Discussing high-level direction


#1

So I’ve been thinking about how to approach this unsafe code guidelines discussion. I think it’s great that we’re focusing on particular issues on the repo (and I’ve got a bunch of those discussions to catch up on…) but the conversation generally feels a bit “in the weeds” to me right now. Basically I find that I cannot see the forest for all the trees right now. I think we need to spend some time trying to “tile the space” of the “philosophy” that we will use to judge whether code examples / optimizations are to be considered legal.

To that end, I wanted to propose a couple of prongs of investigation:

  • First, documenting and proposing higher-level models. For example, I wrote up a K-model (K for “Kind” of issue) describing the Tootsie Pop model and some of its known shortcomings (mostly I just referenced my blog post). I would like to see @arielb1/@ubsan write up a summary of the model that they floated here; I’m also happy to give it a shot, based on my conversations with @arielb1. I have some thoughts about another possible approach that I will try to write-up (don’t have a cutesy name for it yet).
  • Second, continued exploration of unsafe code patterns that are used in practice, by which I think we will judge models. I created issue #18 to help focus this exploration.
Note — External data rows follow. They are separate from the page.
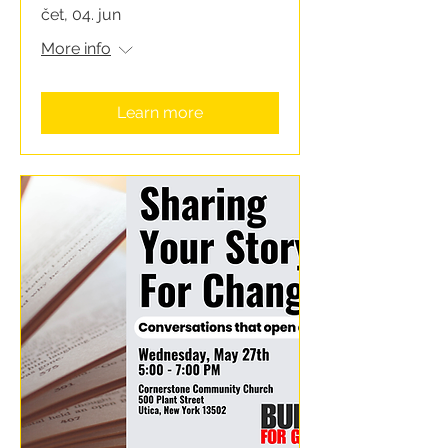
čet, 04. jun
More info
Learn more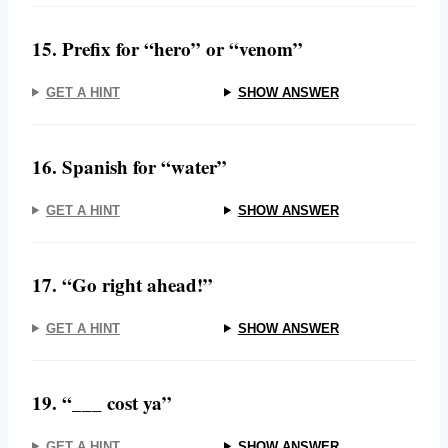
15. Prefix for “hero” or “venom”
GET A HINT
SHOW ANSWER
16. Spanish for “water”
GET A HINT
SHOW ANSWER
17. “Go right ahead!”
GET A HINT
SHOW ANSWER
19. “___ cost ya”
GET A HINT
SHOW ANSWER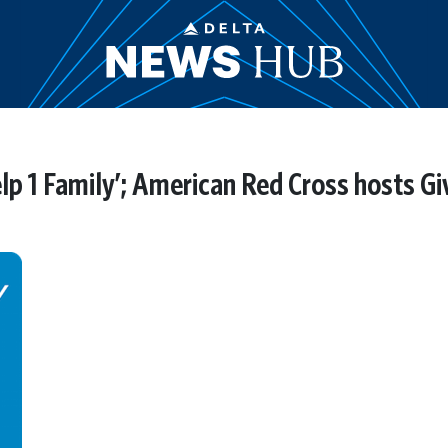
lp 1 Family’; American Red Cross hosts Gi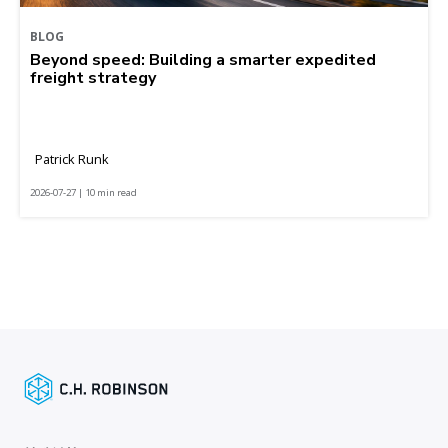
BLOG
Beyond speed: Building a smarter expedited
freight strategy
Patrick Runk
2026-07-27 | 10 min read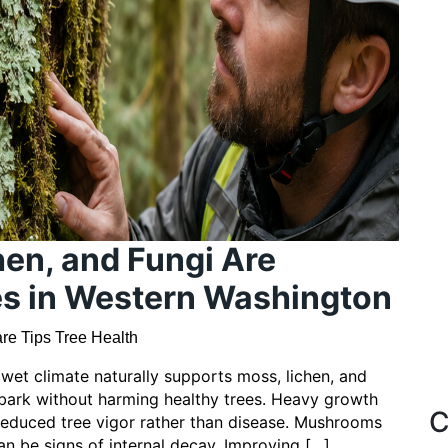
en, and Fungi Are
es in Western Washington
re Tips
Tree Health
et climate naturally supports moss, lichen, and
 bark without harming healthy trees. Heavy growth
C
 reduced tree vigor rather than disease. Mushrooms
an be signs of internal decay. Improving […]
Finally, I think there is some place for discussions of invariants or high-level principles. At the moment though I have to run so I can’t devote a lot of energy trying to figure out a good starting point for that discussion. =) An immediate example that leap to mind is whether the presence of an unsafe keyword ca affect whether code is legal, etc. It may be though that it’s more valuable to discuss these in the contexts of the higher-level models.

Thoughts?


#2

I realized the error here. I think what I am really looking for is some general discussion of our priorities and goals. For example, here are some goals of mine:

  • easy for end-users to know if code is right or wrong
    • as a rule of thumb, imagine you have some (unsafe) Rust code, and you know that – if it were compiled in a naive and non-optimized way – the resulting assembly would execute and do the right thing; then it should be simple to decide if the Rust code itself is correct (i.e., that it obeys the additional correctness rules)
    • put another way, once we have an elaborated set of rules, we should be able to take all the E-code-example issues and very quickly categorize them as “legal” or “illegal”
  • optimizable
    • in safe code, we should be able to take advantage of all the extended aliasing information that Rust’s type system offers us;
    • in unsafe code, we should be able to easily inform the compiler about aliasing, to enable users of unsafely impl’d abstractions (esp. things like Vec and HashMap) to achieve full performance

Of course, achieving both of these simultaneously may not be possible. When in conflict I probably lean towards safety, not performance. But here are some wildcards that can change the equation:

  • testable, at least dynamically, but maybe statically with lints and extended annotations
    • I’m starting to get converted over to the idea that we ought to only accept rules that we can test for dynamically, even if that test comes at high overhead; this might make relatively complex rules less problematic
  • complexity opt-in
    • if we can design rules that contain a very simple subset, that might let people start out with something straightforward, then add aliasing info progressively

Finally, some things I might be willing to sacrifice:

  • compatibility with existing unsafe code
    • I don’t think we’ll be able to accept all unsafe code (I mean, it’ll compile, but it might change behavior as we add optimizations to the compiler)
    • If we are breaking commonly used patterns, I get worried
    • But I think if our overall rules are simple enough, we can get the word out to make code comport with them, particularly it automated testing is possible

A complication that has been troubling me lately.

  • C itself has undesirable semantics that are then copied over by LLVM
    • for example, pointer comparisons have rich semantics that are not just “cast to integers, compare those integers”, as you might expect
    • this might imply that to get the safety and simplicity I want, we ought to compile a comparison between two pointers as a comparison between integers
    • this might in turn inhibit LLVM’s optimizations, of course
    • from what I can tell, there hasn’t been a thorough analysis of the undefined behavior in C and how vital it is for optimization, but we need to start cataloging what is out there (I know there have been some refrences sent along…)

#3

Here are my ideas of some high-level principles:

  • Does using pointers instead of integers change semantics? (I think this is obviously yes.)
  • Does using references instead of raw pointers change semantics? (I think it is desirable, but I am not sure how to do so.)
  • Does naming lifetimes change semantics? (I am not sure, is there a convincing example here?)

#4

You mean aliasing-wise, not the lack of nullability and the guarantee of one valid value behind the pointer, right?


#5

Actually, some versions of my model have raw pointers and integers being treated identically - after all, you can do comparison operations on pointers to “launder” things, and you can create pointers “out of thin air” using ptr::read.


#6

Yes, these are good questions. Speaking personally I think I am not ready to say either way for a lot of these sort of “invariants”. They are basically somewhat abstracted code examples, and I think often I could get behind any answer, as long as we think the overall story is simple enough. But I like the idea of trying to distill the code examples into one-line questions of this kind.